Hoping there are plenty more of those in the upcoming week.

Wednesday, February 1, 2012

For Ayelet

Why is it that you only appreciate what you have when confronted with loss?
We woke up yesterday morning to the sad news that little Ayelet Galena had passed away in the early hours of the morning. It was a shock and I have spent the last two days quietly mourning and reflecting on Ayelet and her incredible parents.
The truth is, I woke up on Tuesday feeling sorry for myself. It was the day of Y's annual IEP meeting. While we usually discuss how far he has come, most of the meeting is spent discussing new goals and how far he still has to go.
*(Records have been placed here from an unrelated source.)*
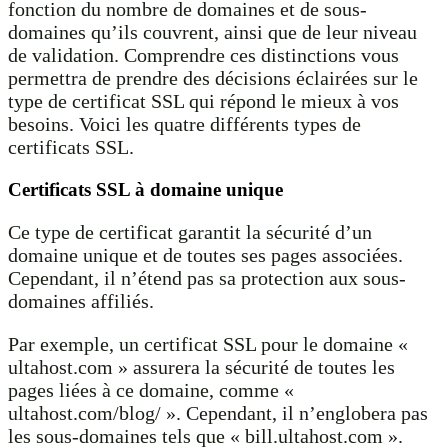
fonction du nombre de domaines et de sous-
domaines qu’ils couvrent, ainsi que de leur niveau
de validation. Comprendre ces distinctions vous
permettra de prendre des décisions éclairées sur le
type de certificat SSL qui répond le mieux à vos
besoins. Voici les quatre différents types de
certificats SSL.
Certificats SSL à domaine unique
Ce type de certificat garantit la sécurité d’un
domaine unique et de toutes ses pages associées.
Cependant, il n’étend pas sa protection aux sous-
domaines affiliés.
Par exemple, un certificat SSL pour le domaine «
ultahost.com » assurera la sécurité de toutes les
pages liées à ce domaine, comme «
ultahost.com/blog/ ». Cependant, il n’englobera pas
les sous-domaines tels que « bill.ultahost.com ».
But my little pity part was cut short when I read the news. How can I complain when I have four healthy children? Healthy enough to make messes, throw tantrums and blast Uncle Moishy at 5 45 am.
And yes I should be feeling that every day, but it gets lost amid the lack of sleep and the children who seem to be intent on stepping on my every last nerve and seeing how far they can push.  This was a stark reminder of all my blessings, one that I probably needed.
My husband and I went to the funeral today. It was very sad but also very moving. There is something really powerful to be united in this way with hundreds (we estimate about 750  but it is hard to know) of people. We were all there together, to show support for Hindy and Seth, to comfort and be comforted.
And through the tears I also laughed at some of Hindy and Seth's comments but mostly I was inspired. Do you know that through the bone marrow drives that were held for Ayelet, a staggering 21 matches were found? This little two year old girl has been the conduit for saving all these lives. Her facebook group and blog inspired so many of us to pray, do good deeds and work on ourselves. She truly was a light and an inspiration.
If a two year old can bring out so much good and create so much light, who knows what our true potential is.
So I have been thinking a lot these past few days. Mourning this tremendous loss, feeling her family's pain while also appreciating the blessings I have and contemplating every individual's potential to accomplish so much.
Let us all resolve to spread a little bit more light. May her memory be for a blessing.